- TO DO
Exact reproduction of every record is required, and pictures are to be excluded.

[Saved entries]
•••
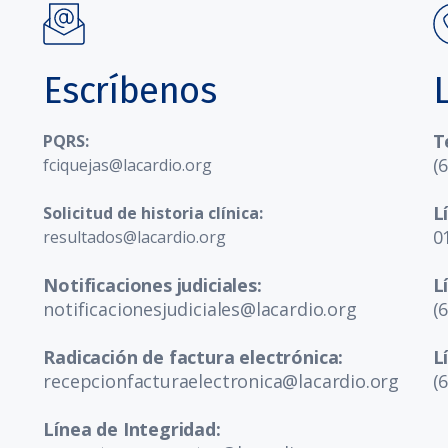
Escríbenos
T
PQRS:
(
fciquejas@lacardio.org
L
Solicitud de historia clínica:
0
resultados@lacardio.org
Notificaciones judiciales:
L
notificacionesjudiciales@lacardio.org
(
Radicación de factura electrónica:
L
recepcionfacturaelectronica@lacardio.org
(
Línea de Integridad:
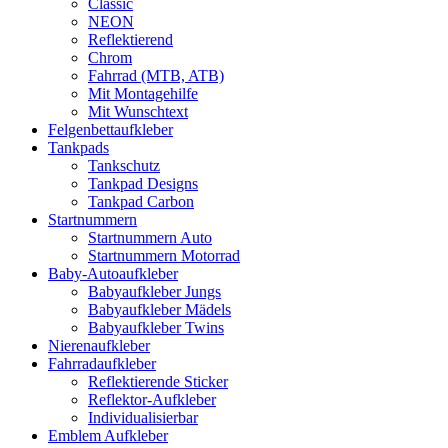
Classic
NEON
Reflektierend
Chrom
Fahrrad (MTB, ATB)
Mit Montagehilfe
Mit Wunschtext
Felgenbettaufkleber
Tankpads
Tankschutz
Tankpad Designs
Tankpad Carbon
Startnummern
Startnummern Auto
Startnummern Motorrad
Baby-Autoaufkleber
Babyaufkleber Jungs
Babyaufkleber Mädels
Babyaufkleber Twins
Nierenaufkleber
Fahrradaufkleber
Reflektierende Sticker
Reflektor-Aufkleber
Individualisierbar
Emblem Aufkleber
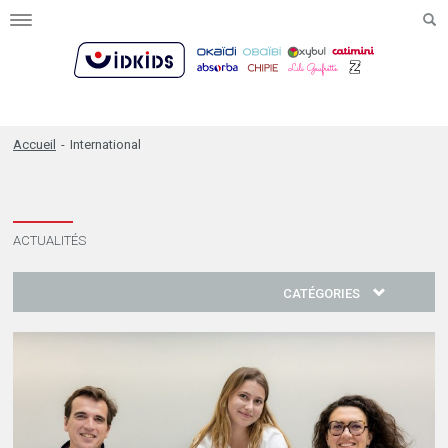
Toggle
navigation
Accueil
-
International
ACTUALITÉS
CATÉGORIES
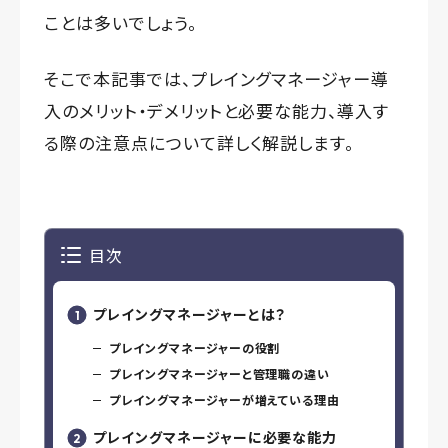
ことは多いでしょう。
そこで本記事では、プレイングマネージャー導
入のメリット・デメリットと必要な能力、導入す
る際の注意点について詳しく解説します。
目次
プレイングマネージャーとは？
プレイングマネージャーの役割
プレイングマネージャーと管理職の違い
プレイングマネージャーが増えている理由
プレイングマネージャーに必要な能力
•••
- ANSWER SPACE
Escríbenos
T
PQRS:
(
fciquejas@lacardio.org
L
Solicitud de historia clínica:
0
resultados@lacardio.org
Notificaciones judiciales:
L
notificacionesjudiciales@lacardio.org
(
Radicación de factura electrónica:
L
recepcionfacturaelectronica@lacardio.org
(
Línea de Integridad:
Classic
NEON
Reflektierend
Chrom
Fahrrad (MTB, ATB)
Mit Montagehilfe
Mit Wunschtext
Felgenbettaufkleber
Tankpads
Tankschutz
Tankpad Designs
Tankpad Carbon
Startnummern
Startnummern Auto
Startnummern Motorrad
Baby-Autoaufkleber
Babyaufkleber Jungs
Babyaufkleber Mädels
Babyaufkleber Twins
Nierenaufkleber
Fahrradaufkleber
Reflektierende Sticker
Reflektor-Aufkleber
Individualisierbar
Emblem Aufkleber
Toggle
navigation
Accueil
-
International
ACTUALITÉS
CATÉGORIES
ことは多いでしょう。
そこで本記事では、プレイングマネージャー導
入のメリット・デメリットと必要な能力、導入す
る際の注意点について詳しく解説します。
目次
プレイングマネージャーとは？
プレイングマネージャーの役割
プレイングマネージャーと管理職の違い
プレイングマネージャーが増えている理由
プレイングマネージャーに必要な能力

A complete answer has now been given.